In 1989 the chess club that we formed in the Northern Areas of Port Elizabeth was called Alekhine Chess Club. (It, of course, rhymed with the local patois of what kind, Alekhine!) The author recalls Alekhine’s trips to Odessa and he then juxtaposes the historical situational context of Odessa at the specific times of the visit. Some rare pictures are also published for the first time. The author recalls the many hours Alekhine spent at various chess clubs and in particular cafés around Odessa that Alekhine frequented. The great maestro also shared puzzles and games (with odds) with players. One of the famous positions was the one depicted in the picture below. Tkachenko recalls in chapter four that Alekhine showed this position to the local newspaper chess columnist who of course had to publish it.
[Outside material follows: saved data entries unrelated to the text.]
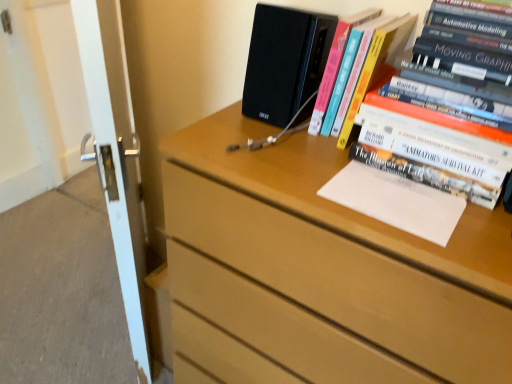 Find the location of a particular element. The width and height of the screenshot is (512, 384). free location to the left of hardcover book at upper right, which appears as the second book when viewed from the right is located at coordinates (262, 134). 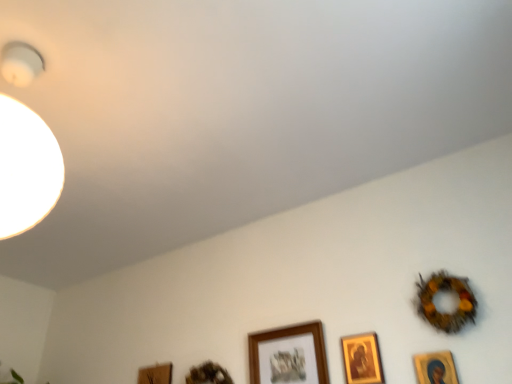 Question: Considering their positions, is gold-framed picture at lower right, the 1th picture frame from the right, located in front of or behind gold-framed picture at lower right, arranged as the second picture frame when viewed from the right?

Choices:
 (A) behind
 (B) front

Answer: (B)

Question: Is point click(x=417, y=367) closer or farther from the camera than point click(x=361, y=377)?

Choices:
 (A) farther
 (B) closer

Answer: (B)

Question: Which object is positioned farthest from the wooden frame at lower center, arranged as the 4th picture frame when viewed from the right?

Choices:
 (A) gold-framed picture at lower right, arranged as the 4th picture frame when viewed from the left
 (B) gold-framed picture at lower right, which is counted as the 5th picture frame, starting from the left
 (C) wooden frame at lower center, arranged as the 3th picture frame when viewed from the right
 (D) wooden frame at lower center, the 1th picture frame in the left-to-right sequence

Answer: (B)

Question: Which object is positioned farthest from the wooden frame at lower center, arranged as the 4th picture frame when viewed from the right?

Choices:
 (A) gold-framed picture at lower right, the 1th picture frame from the right
 (B) wooden frame at lower center, which is the fifth picture frame from right to left
 (C) wooden frame at lower center, acting as the third picture frame starting from the left
 (D) gold-framed picture at lower right, arranged as the second picture frame when viewed from the right

Answer: (A) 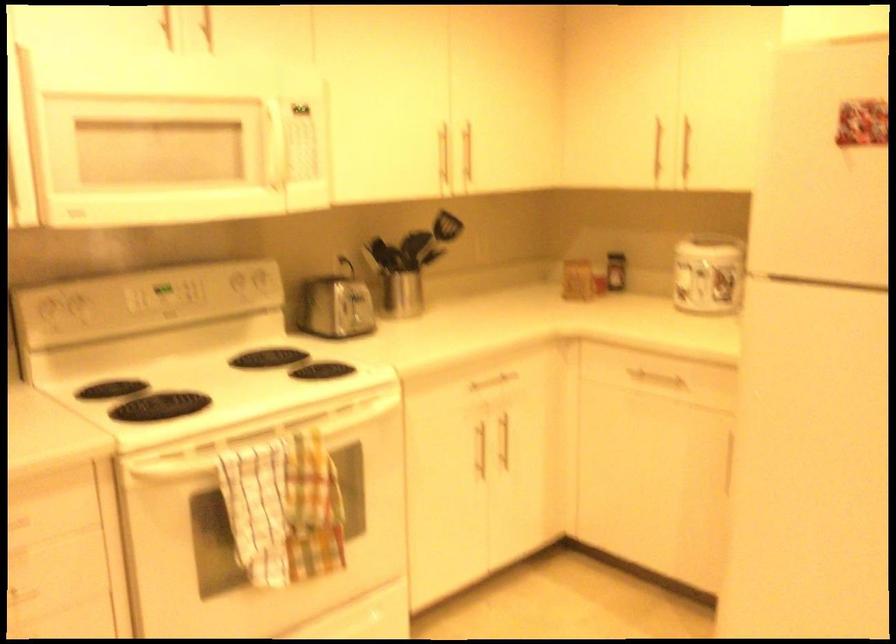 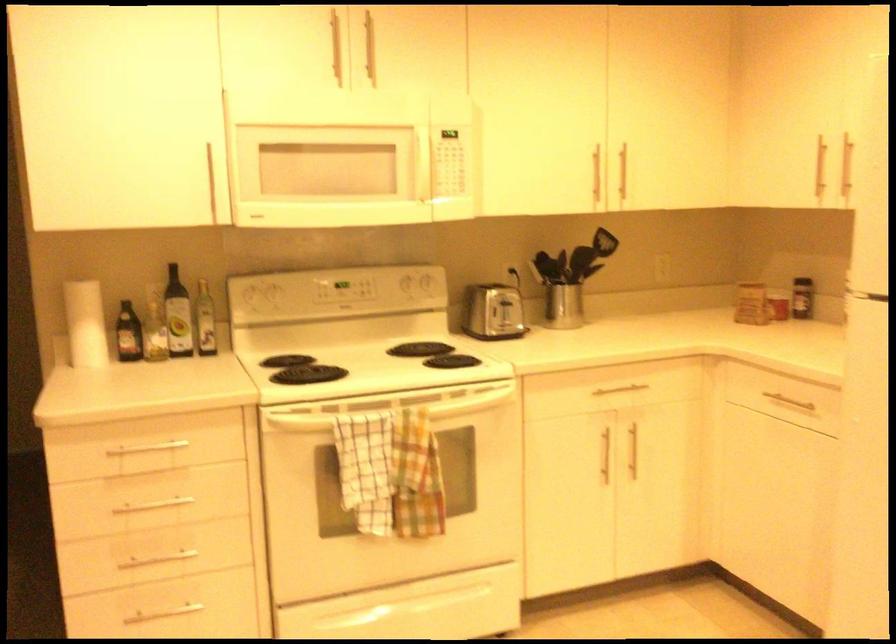 Question: The camera is either moving clockwise (left) or counter-clockwise (right) around the object. The first image is from the beginning of the video and the second image is from the end. Is the camera moving left or right when shooting the video?

Choices:
 (A) Left
 (B) Right

Answer: (B) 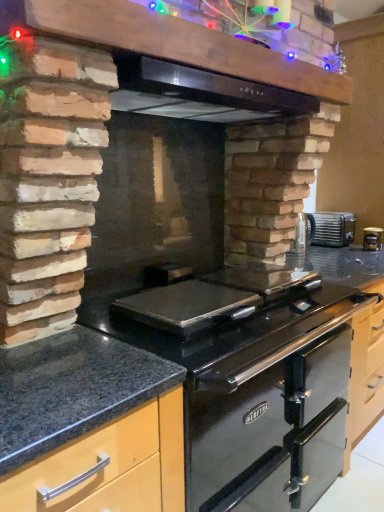 Where is `vacant space situated above metallic silver toaster at upper center (from a real-world perspective)`? This screenshot has width=384, height=512. vacant space situated above metallic silver toaster at upper center (from a real-world perspective) is located at coordinates (327, 212). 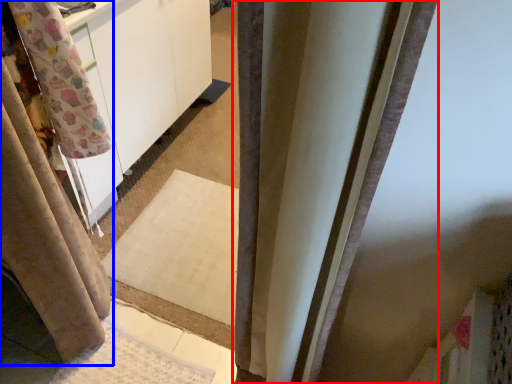 Question: Among these objects, which one is farthest to the camera, curtain (highlighted by a red box) or curtain (highlighted by a blue box)?

Choices:
 (A) curtain
 (B) curtain

Answer: (B) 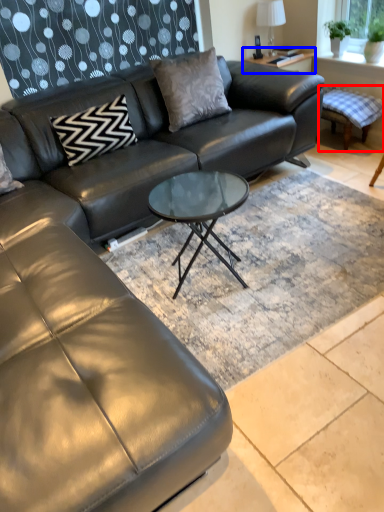 Question: Which object appears farthest to the camera in this image, swivel chair (highlighted by a red box) or side table (highlighted by a blue box)?

Choices:
 (A) swivel chair
 (B) side table

Answer: (B) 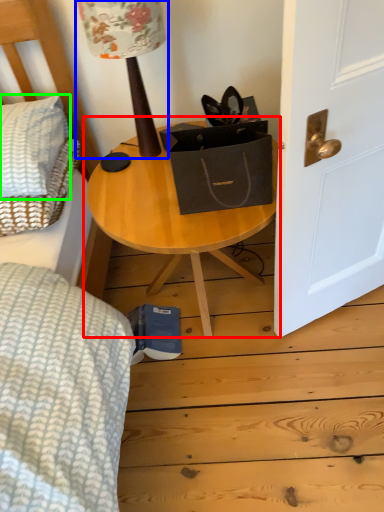 Question: Estimate the real-world distances between objects in this image. Which object is farther from table (highlighted by a red box), table lamp (highlighted by a blue box) or pillow (highlighted by a green box)?

Choices:
 (A) table lamp
 (B) pillow

Answer: (B) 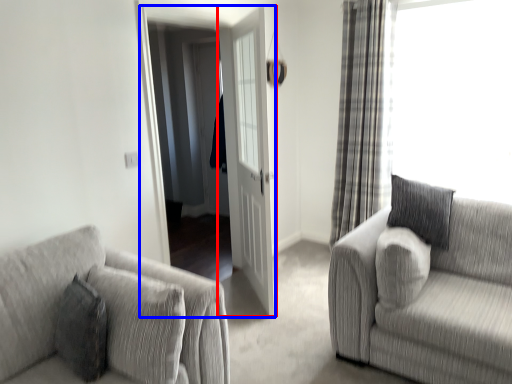 Question: Among these objects, which one is farthest to the camera, door (highlighted by a red box) or screen door (highlighted by a blue box)?

Choices:
 (A) door
 (B) screen door

Answer: (B) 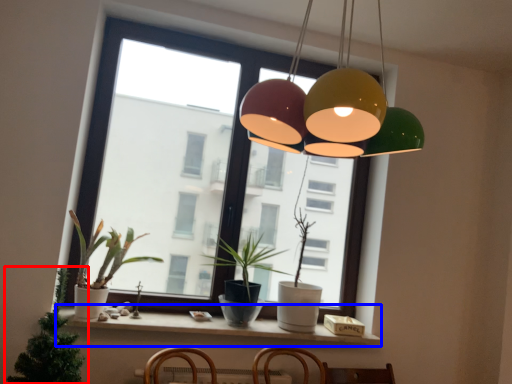 Question: Which object is further to the camera taking this photo, houseplant (highlighted by a red box) or window sill (highlighted by a blue box)?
The position is from Alekhine versus V.I Hofmeister, Moscow. (Kasparov in my great Predecessors however has the place as Petrograd). The analysis is remarkable and if you have time, do take a moment to close the paragraphs below. Black is threatening both Nf5 and Ne4. The game however ended with 1. White plays c5 so if the Nf5 or Ne4 then cb will unleash many threats. Black replied 1…b5 2. White decided to take the pawn with 2. ab Black now went Ne4 to ask White some nasty questions. White decided to push on with 3. b6 Nxd6 4. cd Rec7 whereupon white went 5. b7+ Kb8 6. And now 6. d7 Qg3+ 7. Kh1 Black resigns!
Gary Kasparov also analysed the above position in his famous series My Great Predecessors on page 354. He writes the final position “An incredible position. It represents the ultimate triumph of mind over matters. The two white pawns on d7 and b7 conquer the black army, which has within its ranks a whole queen more (Kotov). The contribution of this book of Sergei Tkachenko is a welcome addition to the understanding of the period. Through his eyes we can see the period at that time. For those who love reading with a tinge of history to add ambience and of course some chess puzzles and games, then this book should be added to your collection. Enjoy the reading and I shall look forward to meeting you at the chess board!